RECORDS PROVIDED START
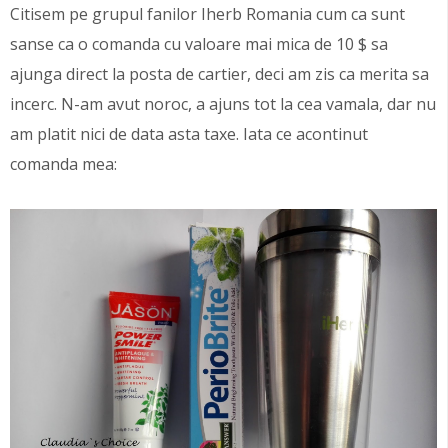
Citisem pe grupul fanilor Iherb Romania cum ca sunt
sanse ca o comanda cu valoare mai mica de 10 $ sa
ajunga direct la posta de cartier, deci am zis ca merita sa
incerc. N-am avut noroc, a ajuns tot la cea vamala, dar nu
am platit nici de data asta taxe. Iata ce acontinut
comanda mea:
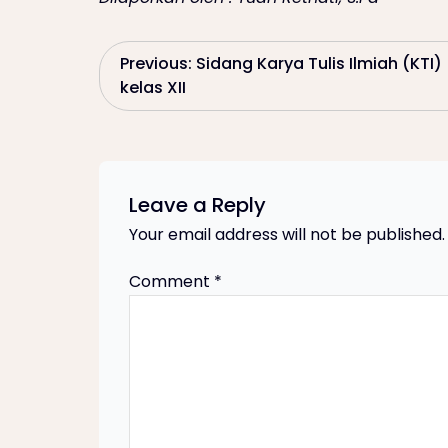
P
Previous:
Sidang Karya Tulis Ilmiah (KTI)
kelas XII
o
s
t
Leave a Reply
Your email address will not be published.
n
Comment
*
a
v
i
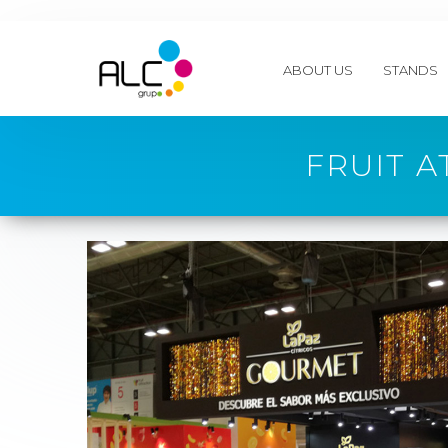
ABOUT US
STANDS
FRUIT A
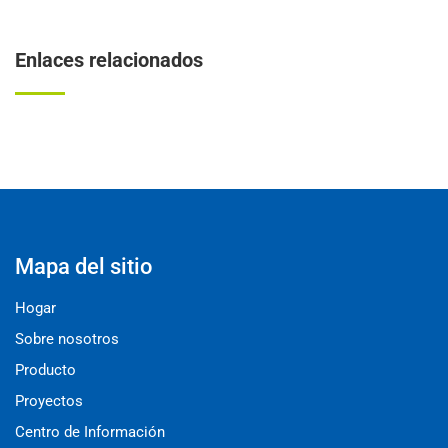
Enlaces relacionados
Mapa del sitio
Hogar
Sobre nosotros
Producto
Proyectos
Centro de Información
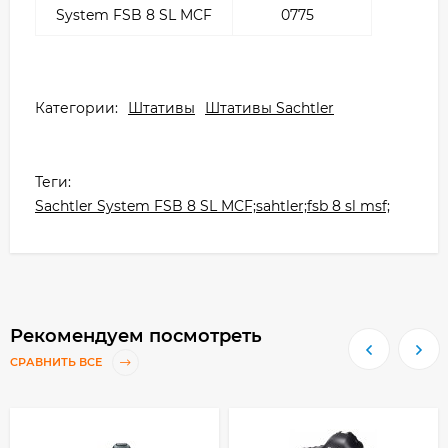
System FSB 8 SL MCF
0775
Категории:
Штативы
Штативы Sachtler
Теги:
Sachtler System FSB 8 SL MCF;sahtler;fsb 8 sl msf;
Рекомендуем посмотреть
СРАВНИТЬ ВСЕ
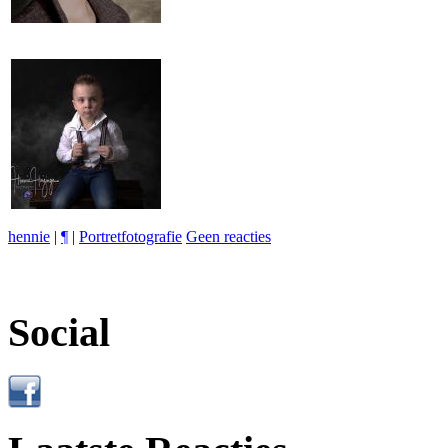
hennie
|
¶
|
Portretfotografie
Geen reacties
Social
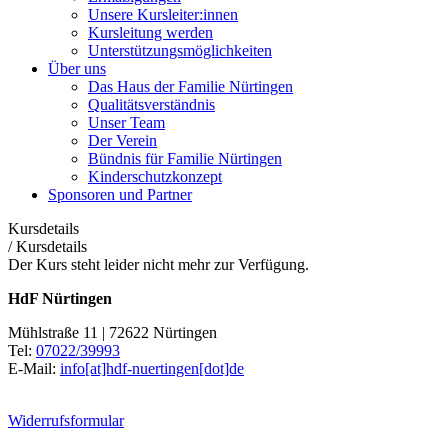
Unsere Kursleiter:innen
Kursleitung werden
Unterstützungsmöglichkeiten
Über uns
Das Haus der Familie Nürtingen
Qualitätsverständnis
Unser Team
Der Verein
Bündnis für Familie Nürtingen
Kinderschutzkonzept
Sponsoren und Partner
Kursdetails
/
Kursdetails
Der Kurs steht leider nicht mehr zur Verfügung.
HdF Nürtingen
Mühlstraße 11 | 72622 Nürtingen
Tel:
07022/39993
E-Mail:
info[at]hdf-nuertingen[dot]de
Widerrufsformular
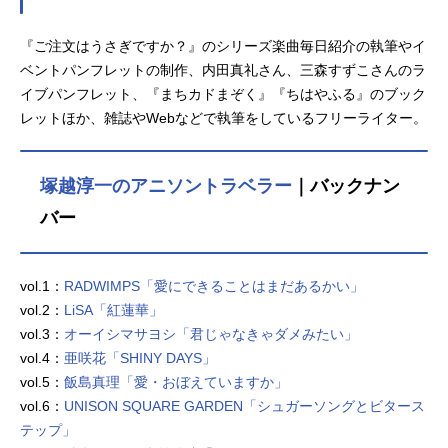
『ご注文はうさぎですか？』のシリーズ楽曲毎日紹介の執筆やイ
ベントパンフレットの制作、内田真礼さん、三森すずこさんのラ
イブパンフレット、『まちカドまぞく』『ちはやふる』のブック
レットほか、雑誌やWebなどで執筆をしているフリーライター。
塚越淳一のアニソントラベラー
｜バックナン
バー
vol.1：
RADWIMPS「愛にできることはまだあるかい」
vol.2：
LiSA「紅蓮華」
vol.3：
オーイシマサヨシ「君じゃなきゃダメみたい」
vol.4：
亜咲花「SHINY DAYS」
vol.5：
飯島真理「愛・おぼえていますか」
vol.6：
UNISON SQUARE GARDEN「シュガーソングとビタース
テップ」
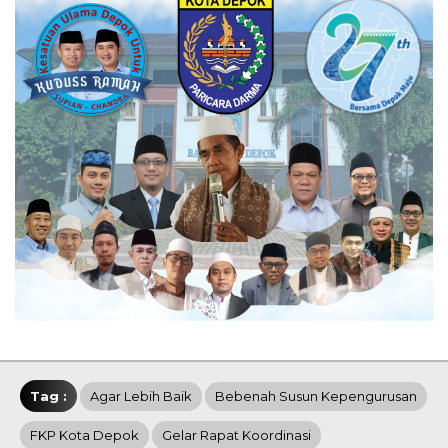
Tag :
Agar Lebih Baik
Bebenah Susun Kepengurusan
FKP Kota Depok
Gelar Rapat Koordinasi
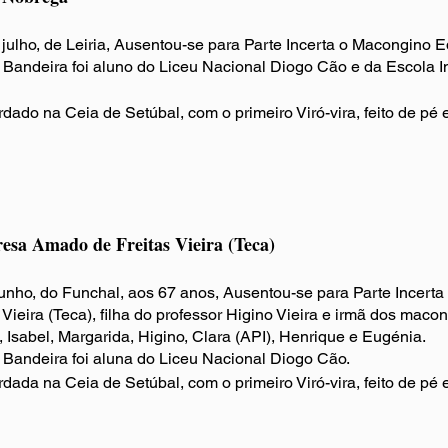
 julho, de Leiria, Ausentou-se para Parte Incerta o Macongino
Bandeira foi aluno do Liceu Nacional Diogo Cão e da Escola In
rdado na Ceia de Setúbal
, com o primeiro Viró-vira, feito de pé 
resa Amado de Freitas Vieira (Teca)
junho, do Funchal, aos 67 anos, Ausentou-se para Parte Incer
 Vieira (Teca), filha do professor Higino Vieira e irmã dos maco
, Isabel, Margarida, Higino, Clara (API), Henrique e Eugénia.
Bandeira foi aluna do Liceu Nacional Diogo Cão.
rdada na Ceia de Setúbal
, com o primeiro Viró-vira, feito de pé 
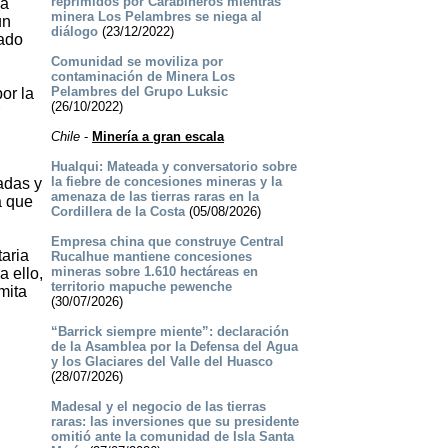
reprimidos por Carabineros mientras
ía
minera Los Pelambres se niega al
un
diálogo
(23/12/2022)
lado
Comunidad se moviliza por
contaminación de Minera Los
Pelambres del Grupo Luksic
or la
(26/10/2022)
Chile
-
Minería a gran escala
Hualqui: Mateada y conversatorio sobre
la fiebre de concesiones mineras y la
adas y
amenaza de las tierras raras en la
a que
Cordillera de la Costa
(05/08/2026)
Empresa china que construye Central
taria
Rucalhue mantiene concesiones
mineras sobre 1.610 hectáreas en
 ello,
territorio mapuche pewenche
mita
(30/07/2026)
“Barrick siempre miente”: declaración
de la Asamblea por la Defensa del Agua
y los Glaciares del Valle del Huasco
(28/07/2026)
Madesal y el negocio de las tierras
raras: las inversiones que su presidente
omitió ante la comunidad de Isla Santa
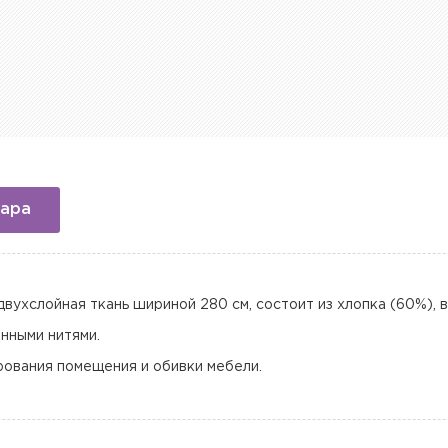
вара
двухслойная ткань шириной 280 см, состоит из хлопка (60%), 
нными нитями.
рования помещения и обивки мебели.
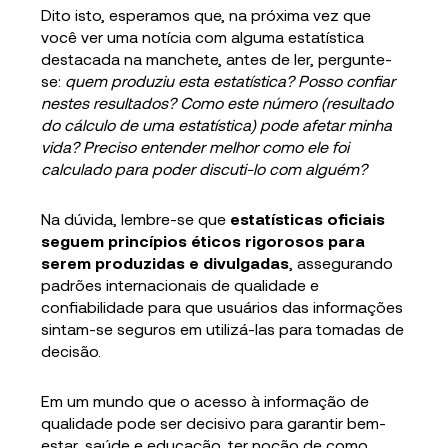
Dito isto, esperamos que, na próxima vez que
você ver uma notícia com alguma estatística
destacada na manchete, antes de ler, pergunte-
se:
quem produziu esta estatística? Posso confiar
nestes resultados? Como este número (resultado
do cálculo de uma estatística) pode afetar minha
vida? Preciso entender melhor como ele foi
calculado para poder discuti-lo com alguém?
Na dúvida, lembre-se que
estatísticas oficiais
seguem princípios éticos rigorosos para
serem produzidas e divulgadas
, assegurando
padrões internacionais de qualidade e
confiabilidade para que usuários das informações
sintam-se seguros em utilizá-las para tomadas de
decisão.
Em um mundo que o acesso à informação de
qualidade pode ser decisivo para garantir bem-
estar, saúde e educação, ter noção de como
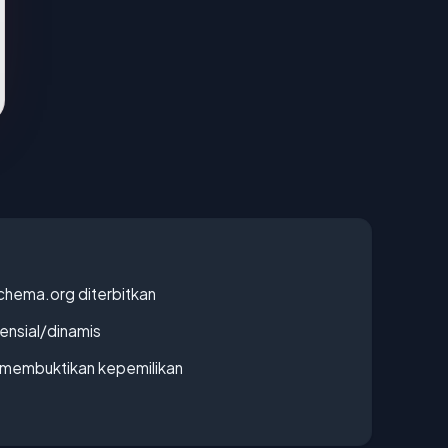
chema.org diterbitkan
densial/dinamis
ak membuktikan kepemilikan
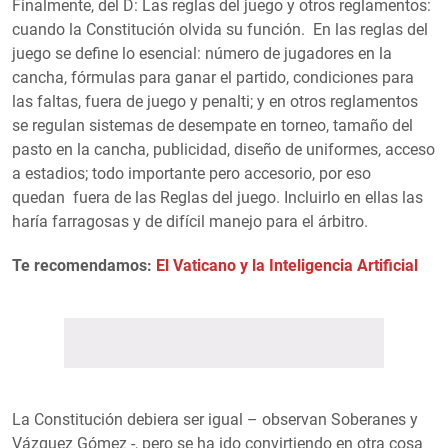
Finalmente, del D: Las reglas del juego y otros reglamentos:
cuando la Constitución olvida su función. En las reglas del
juego se define lo esencial: número de jugadores en la
cancha, fórmulas para ganar el partido, condiciones para
las faltas, fuera de juego y penalti; y en otros reglamentos
se regulan sistemas de desempate en torneo, tamaño del
pasto en la cancha, publicidad, diseño de uniformes, acceso
a estadios; todo importante pero accesorio, por eso
quedan fuera de las Reglas del juego. Incluirlo en ellas las
haría farragosas y de difícil manejo para el árbitro.
Te recomendamos:
El Vaticano y la Inteligencia Artificial
La Constitución debiera ser igual – observan Soberanes y
Vázquez Gómez -, pero se ha ido convirtiendo en otra cosa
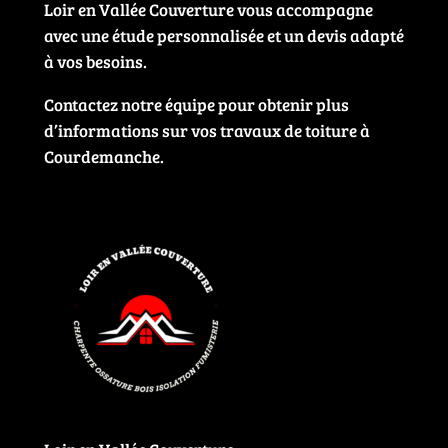
Loir en Vallée Couverture vous accompagne
avec une étude personnalisée et un devis adapté
à vos besoins.
Contactez notre équipe pour obtenir plus
d’informations sur vos travaux de toiture à
Courdemanche.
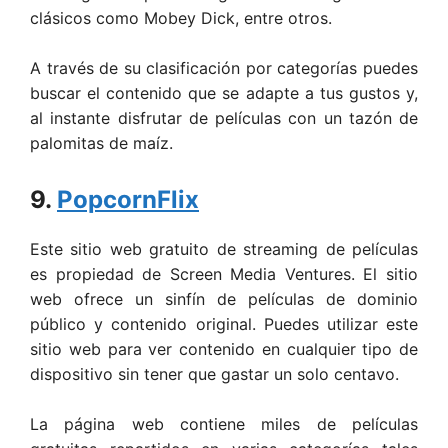
clásicos como Mobey Dick, entre otros.
A través de su clasificación por categorías puedes
buscar el contenido que se adapte a tus gustos y,
al instante disfrutar de películas con un tazón de
palomitas de maíz.
9.
PopcornFlix
Este sitio web gratuito de streaming de películas
es propiedad de Screen Media Ventures. El sitio
web ofrece un sinfín de películas de dominio
público y contenido original. Puedes utilizar este
sitio web para ver contenido en cualquier tipo de
dispositivo sin tener que gastar un solo centavo.
La página web contiene miles de películas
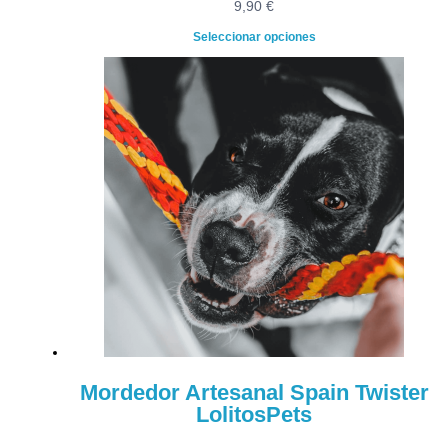
9,90
€
Seleccionar opciones
Mordedor Artesanal Spain Twister
LolitosPets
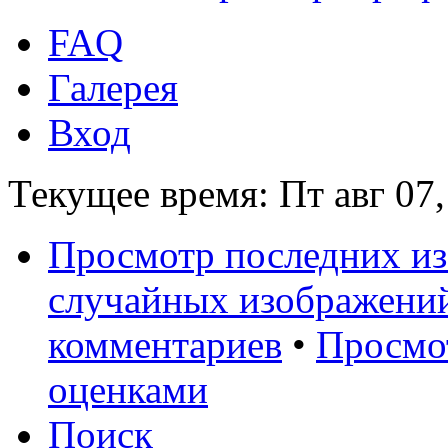
FAQ
Галерея
Вход
Текущее время: Пт авг 07,
Просмотр последних и
случайных изображени
комментариев
•
Просмо
оценками
Поиск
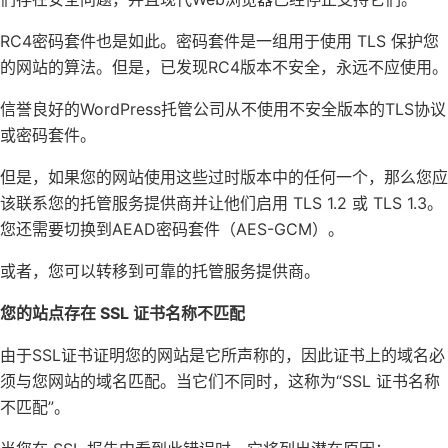
RC4密码套件也是如此。密码套件是一组用于使用 TLS 保护您
的网站的算法。但是，已发现RC4版本不安全，永远不应使用。
信誉良好的WordPress托管公司从不使用不安全版本的TLS协议
或密码套件。
但是，如果您的网站使用这些过时版本中的任何一个，那么您应
该联系您的托管服务提供商并让他们启用 TLS 1.2 或 TLS 1.3。
您还需要切换到AEAD密码套件（AES-GCM）。
或者，您可以转移到可靠的托管服务提供商。
您的站点存在 SSL 证书名称不匹配
由于SSL证书证明您的网站是它所声称的，因此证书上的域名必
须与您网站的域名匹配。当它们不同时，这称为“SSL 证书名称
不匹配”。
RECORDS PROVIDED END
> **REQUIRED WORK**: Transcribe the records above exactly, skipping pictures.

> **WRITTEN RESPONSE**:
Citisem pe grupul fanilor Iherb Romania cum ca sunt
sanse ca o comanda cu valoare mai mica de 10 $ sa
ajunga direct la posta de cartier, deci am zis ca merita sa
incerc. N-am avut noroc, a ajuns tot la cea vamala, dar nu
am platit nici de data asta taxe. Iata ce acontinut
comanda mea:
P
Previous:
Sidang Karya Tulis Ilmiah (KTI)
kelas XII
o
s
t
Leave a Reply
Your email address will not be published.
n
Comment
*
a
v
i
ABOUT US
STANDS
FRUIT A
Enlaces relacionados
Mapa del sitio
Hogar
Sobre nosotros
Producto
Proyectos
Centro de Información
System FSB 8 SL MCF
0775
Категории:
Штативы
Штативы Sachtler
Теги:
Sachtler System FSB 8 SL MCF;sahtler;fsb 8 sl msf;
Рекомендуем посмотреть
СРАВНИТЬ ВСЕ
hennie
|
¶
|
Portretfotografie
Geen reacties
Social
Unsere Kursleiter:innen
Kursleitung werden
Unterstützungsmöglichkeiten
Über uns
Das Haus der Familie Nürtingen
Qualitätsverständnis
Unser Team
Der Verein
Bündnis für Familie Nürtingen
Kinderschutzkonzept
Sponsoren und Partner
Kursdetails
/
Kursdetails
Der Kurs steht leider nicht mehr zur Verfügung.
HdF Nürtingen
Mühlstraße 11 | 72622 Nürtingen
Tel:
07022/39993
E-Mail:
info[at]hdf-nuertingen[dot]de
Widerrufsformular
『ご注文はうさぎですか？』のシリーズ楽曲毎日紹介の執筆やイ
ベントパンフレットの制作、内田真礼さん、三森すずこさんのラ
イブパンフレット、『まちカドまぞく』『ちはやふる』のブック
レットほか、雑誌やWebなどで執筆をしているフリーライター。
塚越淳一のアニソントラベラー
｜バックナン
バー
vol.1：
RADWIMPS「愛にできることはまだあるかい」
vol.2：
LiSA「紅蓮華」
vol.3：
オーイシマサヨシ「君じゃなきゃダメみたい」
vol.4：
亜咲花「SHINY DAYS」
vol.5：
飯島真理「愛・おぼえていますか」
vol.6：
UNISON SQUARE GARDEN「シュガーソングとビタース
テップ」
Tag :
Agar Lebih Baik
Bebenah Susun Kepengurusan
FKP Kota Depok
Gelar Rapat Koordinasi
 julho, de Leiria, Ausentou-se para Parte Incerta o Macongino
Bandeira foi aluno do Liceu Nacional Diogo Cão e da Escola In
rdado na Ceia de Setúbal
, com o primeiro Viró-vira, feito de pé 
resa Amado de Freitas Vieira (Teca)
junho, do Funchal, aos 67 anos, Ausentou-se para Parte Incer
 Vieira (Teca), filha do professor Higino Vieira e irmã dos maco
, Isabel, Margarida, Higino, Clara (API), Henrique e Eugénia.
Bandeira foi aluna do Liceu Nacional Diogo Cão.
rdada na Ceia de Setúbal
, com o primeiro Viró-vira, feito de pé 
reprimidos por Carabineros mientras
ía
minera Los Pelambres se niega al
un
diálogo
(23/12/2022)
lado
Comunidad se moviliza por
contaminación de Minera Los
Pelambres del Grupo Luksic
or la
(26/10/2022)
Chile
-
Minería a gran escala
Hualqui: Mateada y conversatorio sobre
la fiebre de concesiones mineras y la
adas y
amenaza de las tierras raras en la
a que
Cordillera de la Costa
(05/08/2026)
Empresa china que construye Central
taria
Rucalhue mantiene concesiones
mineras sobre 1.610 hectáreas en
 ello,
territorio mapuche pewenche
mita
(30/07/2026)
“Barrick siempre miente”: declaración
de la Asamblea por la Defensa del Agua
y los Glaciares del Valle del Huasco
(28/07/2026)
Madesal y el negocio de las tierras
raras: las inversiones que su presidente
omitió ante la comunidad de Isla Santa
вара
двухслойная ткань шириной 280 см, состоит из хлопка (60%), 
нными нитями.
рования помещения и обивки мебели.
Dito isto, esperamos que, na próxima vez que
você ver uma notícia com alguma estatística
destacada na manchete, antes de ler, pergunte-
se:
quem produziu esta estatística? Posso confiar
nestes resultados? Como este número (resultado
do cálculo de uma estatística) pode afetar minha
vida? Preciso entender melhor como ele foi
calculado para poder discuti-lo com alguém?
Na dúvida, lembre-se que
estatísticas oficiais
seguem princípios éticos rigorosos para
serem produzidas e divulgadas
, assegurando
padrões internacionais de qualidade e
confiabilidade para que usuários das informações
sintam-se seguros em utilizá-las para tomadas de
decisão.
Em um mundo que o acesso à informação de
qualidade pode ser decisivo para garantir bem-
estar, saúde e educação, ter noção de como
chema.org diterbitkan
densial/dinamis
ak membuktikan kepemilikan
Finalmente, del D: Las reglas del juego y otros reglamentos:
cuando la Constitución olvida su función. En las reglas del
juego se define lo esencial: número de jugadores en la
cancha, fórmulas para ganar el partido, condiciones para
las faltas, fuera de juego y penalti; y en otros reglamentos
se regulan sistemas de desempate en torneo, tamaño del
pasto en la cancha, publicidad, diseño de uniformes, acceso
a estadios; todo importante pero accesorio, por eso
quedan fuera de las Reglas del juego. Incluirlo en ellas las
haría farragosas y de difícil manejo para el árbitro.
Te recomendamos:
El Vaticano y la Inteligencia Artificial
La Constitución debiera ser igual – observan Soberanes y
Vázquez Gómez -, pero se ha ido convirtiendo en otra cosa
Loir en Vallée Couverture vous accompagne
avec une étude personnalisée et un devis adapté
à vos besoins.
Contactez notre équipe pour obtenir plus
d’informations sur vos travaux de toiture à
Courdemanche.
clásicos como Mobey Dick, entre otros.
A través de su clasificación por categorías puedes
buscar el contenido que se adapte a tus gustos y,
al instante disfrutar de películas con un tazón de
palomitas de maíz.
9.
PopcornFlix
Este sitio web gratuito de streaming de películas
es propiedad de Screen Media Ventures. El sitio
web ofrece un sinfín de películas de dominio
público y contenido original. Puedes utilizar este
sitio web para ver contenido en cualquier tipo de
dispositivo sin tener que gastar un solo centavo.
La página web contiene miles de películas
9,90
€
Seleccionar opciones
Mordedor Artesanal Spain Twister
LolitosPets
FAQ
Галерея
Вход
Текущее время: Пт авг 07,
Просмотр последних и
случайных изображени
комментариев
•
Просмо
оценками
Поиск
RC4密码套件也是如此。密码套件是一组用于使用 TLS 保护您
的网站的算法。但是，已发现RC4版本不安全，永远不应使用。
信誉良好的WordPress托管公司从不使用不安全版本的TLS协议
或密码套件。
但是，如果您的网站使用这些过时版本中的任何一个，那么您应
该联系您的托管服务提供商并让他们启用 TLS 1.2 或 TLS 1.3。
您还需要切换到AEAD密码套件（AES-GCM）。
或者，您可以转移到可靠的托管服务提供商。
您的站点存在 SSL 证书名称不匹配
由于SSL证书证明您的网站是它所声称的，因此证书上的域名必
须与您网站的域名匹配。当它们不同时，这称为“SSL 证书名称
不匹配”。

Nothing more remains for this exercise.